The data:
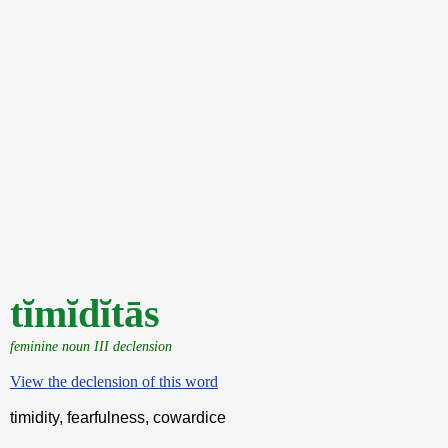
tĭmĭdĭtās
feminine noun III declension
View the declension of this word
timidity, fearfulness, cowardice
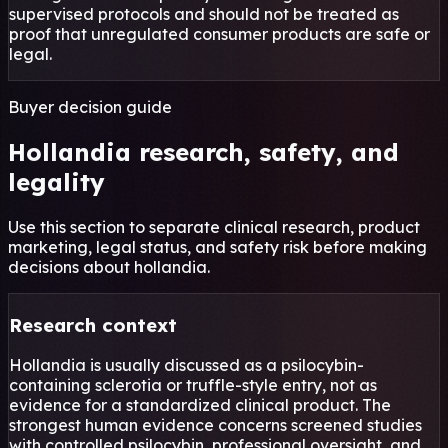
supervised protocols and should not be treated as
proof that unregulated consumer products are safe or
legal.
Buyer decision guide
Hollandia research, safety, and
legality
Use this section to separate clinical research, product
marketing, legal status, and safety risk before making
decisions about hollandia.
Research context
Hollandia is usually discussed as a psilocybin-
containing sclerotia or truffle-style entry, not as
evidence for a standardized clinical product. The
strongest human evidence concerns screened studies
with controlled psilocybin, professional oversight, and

Problem description: Could you find every line in the records above that contains the word "declension" and copy it?

Your solution:
feminine noun III declension
View the declension of this word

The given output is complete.